- Ripple’s CTO, David Schwartz, believes that quantum computers will be a threat to the security of Bitcoin, XRP and other cryptocurrencies.
- Schwartz predicts that quantum computers will start to become a problem within the next 10 years.
In a chapter of the Modern CTO podcast, Ripple’s CTO, David Schwartz, expressed concerns about the development of quantum computers. Ripple’s CTO believes this technology is a threat to the security of Bitcoin, XRP, and cryptocurrencies. This is primarily because the consensus algorithms behind cryptocurrencies rely on conventional cryptography, as Schwartz stated:
From the point of view of someone who is building systems based on conventional cryptography, quantum computing is a risk. We are not solving problems that need powerful computing like payments and liquidity – the work that the computers do is not that incredibly complicated, but because it relies on conventional cryptography, very fast computers present a risk to the security model that we use inside the ledger.
Algorithms like SHA-2 and ECDSA (elliptic curve cryptography) are sort of esoteric things deep in the plumbing but if they were to fail, the whole system would collapse. The system’s ability to say who owns Bitcoin or who owns XRP or whether or not a particular transaction is authorized would be compromised (…).
When will quantum computers be a risk for XRP and Bitcoin?
Ripple’s CTO said that Ripple is trying to prepare for the emergence of quantum computers. Therefore, they are determining when the algorithms mentioned will no longer be reliable. Ripple’s CTO estimates that in the next 8-10 years, quantum computers will begin to pose a threat, as Schwartz further stated:
I think we have at least eight years. I have very high confidence that it’s at least a decade before quantum computing presents a threat, but you never know when there could be a breakthrough. I’m a cautious and concerned observer, I would say.

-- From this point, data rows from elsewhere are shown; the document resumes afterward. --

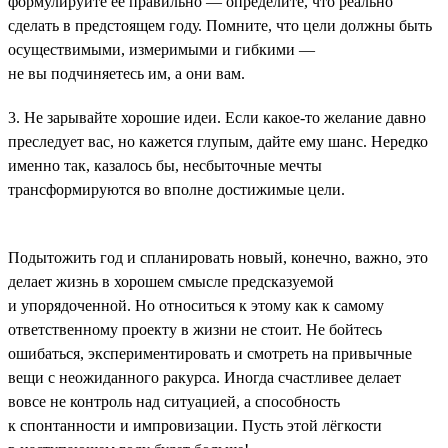
формулируйте её правильно — определите, что реально
сделать в предстоящем году. Помните, что цели должны быть
осуществимыми, измеримыми и гибкими —
не вы подчиняетесь им, а они вам.
3. Не зарывайте хорошие идеи. Если какое-то желание давно
преследует вас, но кажется глупым, дайте ему шанс. Нередко
именно так, казалось бы, несбыточные мечты
трансформируются во вполне достижимые цели.
Подытожить год и спланировать новый, конечно, важно, это
делает жизнь в хорошем смысле предсказуемой
и упорядоченной. Но относиться к этому как к самому
ответственному проекту в жизни не стоит. Не бойтесь
ошибаться, экспериментировать и смотреть на привычные
вещи с неожиданного ракурса. Иногда счастливее делает
вовсе не контроль над ситуацией, а способность
к спонтанности и импровизации. Пусть этой лёгкости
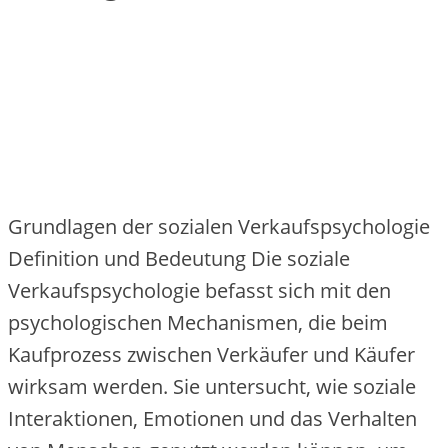
Grundlagen der sozialen Verkaufspsychologie
Definition und Bedeutung Die soziale
Verkaufspsychologie befasst sich mit den
psychologischen Mechanismen, die beim
Kaufprozess zwischen Verkäufer und Käufer
wirksam werden. Sie untersucht, wie soziale
Interaktionen, Emotionen und das Verhalten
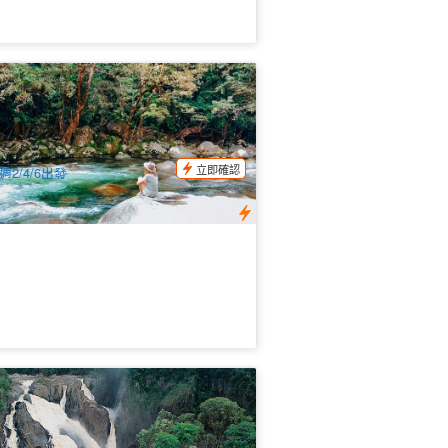
難角+丹樹國家公園+雨林清肺一日遊
英文)
.6k 已預訂
$
246.00
CNS03175
$
259.00
UD
立即確認
週2/4/6出發
林與瀑布半日四驅巴士探險 (凱恩斯接
)
71 已預訂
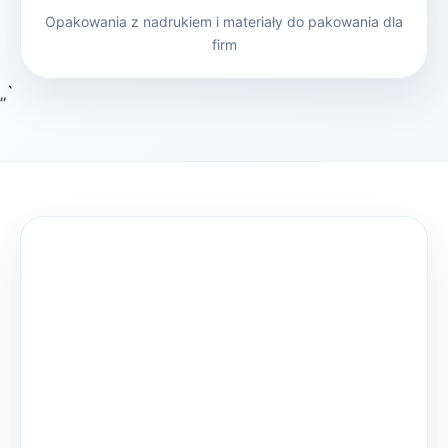
Opakowania z nadrukiem i materiały do pakowania dla
firm
„`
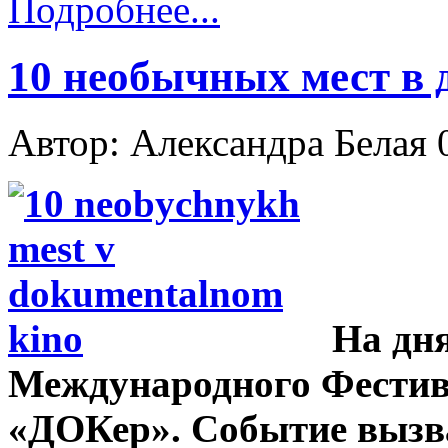
Подробнее...
10 необычных мест в
Автор: Александра Белая
На дн
Международного Фестив
«ДОКер». Событие вызв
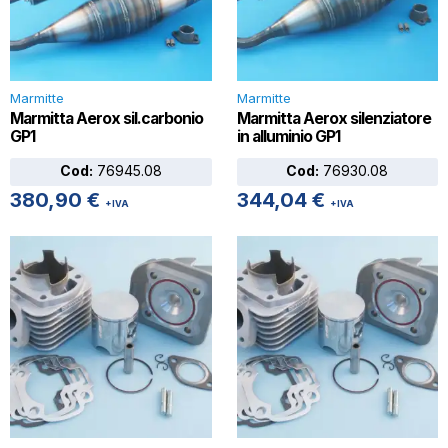
Marmitte
Marmitte
Marmitta Aerox sil.carbonio
Marmitta Aerox silenziatore
GP1
in alluminio GP1
Cod:
76945.08
Cod:
76930.08
380,90
€
344,04
€
+IVA
+IVA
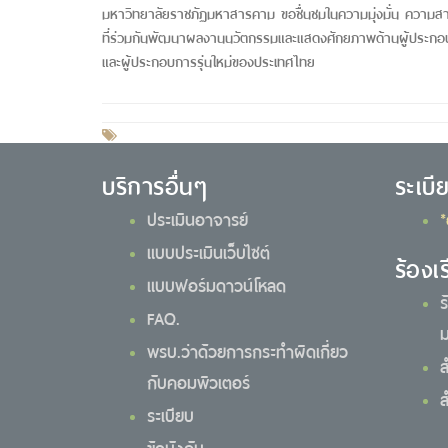
มหาวิทยาลัยราชภัฏมหาสารคาม ขอชื่นชมในความมุ่งมั่น ความสาม
ที่ร่วมกันพัฒนาผลงานนวัตกรรมและแสดงศักยภาพด้านผู้ประกอบกา
และผู้ประกอบการรุ่นใหม่ของประเทศไทย
บริการอื่นๆ
ระเบี
ประเมินอาจารย์
*
แบบประเมินเว็บไซต์
ร้องเ
แบบฟอร์มดาวน์โหลด
ร
FAQ.
ม
พรบ.ว่าด้วยการกระทำผิดเกี่ยว
ส
กับคอมพิวเตอร์
ส
ระเบียบ
ข้อบังคับ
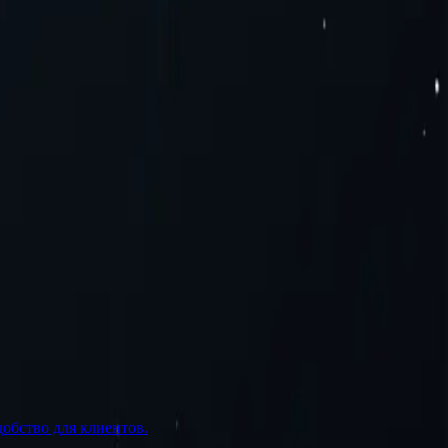
добство для клиентов.
У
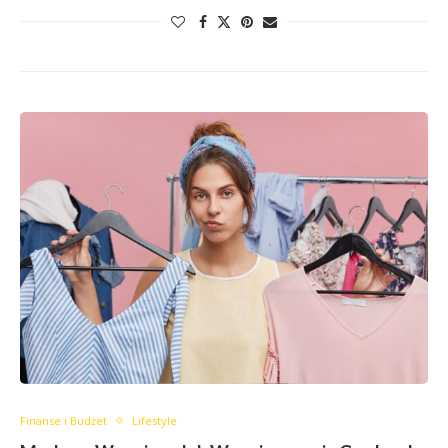
Finanse i Budżet
Lifestyle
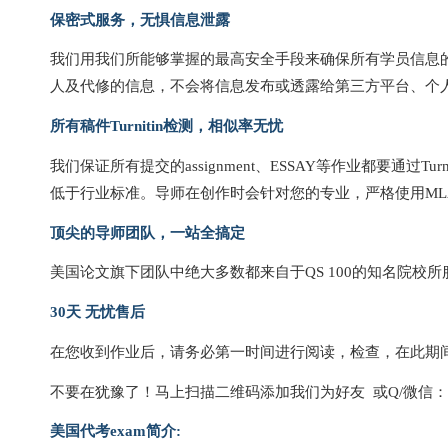
保密式服务，无惧信息泄露
我们用我们所能够掌握的最高安全手段来确保所有学员信息的安全，
人及代修的信息，不会将信息发布或透露给第三方平台、个
所有稿件Turnitin检测，相似率无忧
我们保证所有提交的assignment、ESSAY等作业都要通
低于行业标准。导师在创作时会针对您的专业，严格使用ML
顶尖的导师团队，一站全搞定
美国论文旗下团队中绝大多数都来自于QS 100的知名院
30天 无忧售后
在您收到作业后，请务必第一时间进行阅读，检查，在此期
不要在犹豫了！马上扫描二维码添加我们为好友 或Q/微信： 7 8 7
美国代考exam简介:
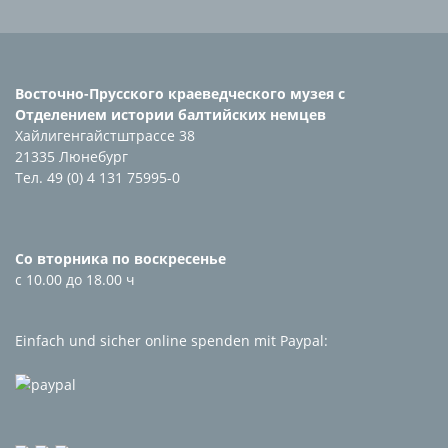
Восточно-Прусского краеведческого музея с
Отделением истории балтийских немцев
Хайлигенгайстштрассе 38
21335 Люнебург
Тел. 49 (0) 4 131 75995-0
Со вторника по воскресенье
с 10.00 до 18.00 ч
Einfach und sicher online spenden mit Paypal:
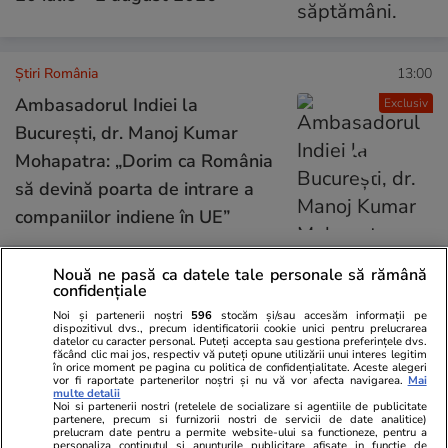
Știri România
13:00
Ambasadorul Indiei la
Exclusiv
București, dr. Manoj Kumar
Mohapatra: „Dorim ca România
să devină poarta de intrare a
companiilor indiene în UE”
Nouă ne pasă ca datele tale personale să rămână
Știri România
12:54
confidențiale
Ciprian Ciucu cere insolvența
Noi și partenerii noștri
596
stocăm și/sau accesăm informații pe
dispozitivul dvs., precum identificatorii cookie unici pentru prelucrarea
STB: „Conducerea să se
datelor cu caracter personal. Puteți accepta sau gestiona preferințele dvs.
făcând clic mai jos, respectiv vă puteți opune utilizării unui interes legitim
întrunească mâine dimineață și
în orice moment pe pagina cu politica de confidențialitate. Aceste alegeri
vor fi raportate partenerilor noștri și nu vă vor afecta navigarea.
Mai
să ia decizia corectă. Altfel, STB
multe detalii
Noi si partenerii nostri (retelele de socializare si agentiile de publicitate
intră în faliment”
partenere, precum si furnizorii nostri de servicii de date analitice)
prelucram date pentru a permite website-ului sa functioneze, pentru a
personaliza continutul si anunturile publicitare afisate in functie de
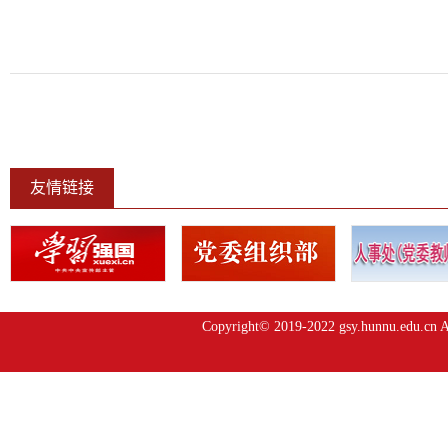
友情链接
Copyright© 2019-2022 gsy.hunnu.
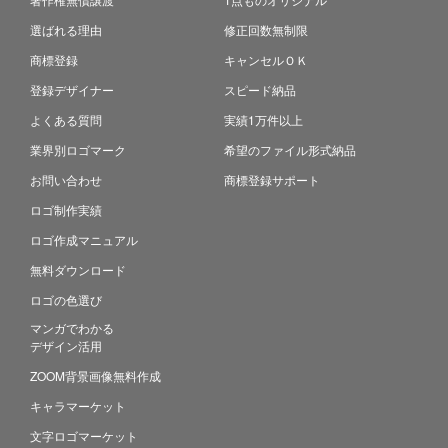
選ばれる理由
修正回数無制限
商標登録
キャンセルＯＫ
登録デザイナー
スピード納品
よくある質問
実績1万件以上
業界別ロゴマーク
希望のファイル形式納品
お問い合わせ
商標登録サポート
ロゴ制作実績
ロゴ作成マニュアル
無料ダウンロード
ロゴの色選び
マンガでわかる
デザイン活用
ZOOM背景画像無料作成
キャラマーケット
文字ロゴマーケット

The other fear would be if some bad actor, some foreign government, secretly had quantum computing way ahead of what’s known to the public. Depending on your threat model, you could also say what if the NSA has quantum computing. Are you worried about the NSA breaking your payment system?
Despite the above, Ripple’s CTO made an optimistic conclusion and stated that even if there is a malicious actor with this technology, he will not use it against “the average person”. Therefore, Schwartz believes that most users have nothing to worry about:
While some people might really be concerned – it depends on your threat model, if you’re just an average person or an average company, you’re probably not going to be a victim of this – let’s say hypothetically some bad actor had quantum computing that was powerful enough to break things, they’re probably not going to go after you unless you are a target of that type of actor.
As soon as it’s clear that there’s a problem, these systems will probably be frozen until they can be fixed or improved. So, most people don’t have to worry about it.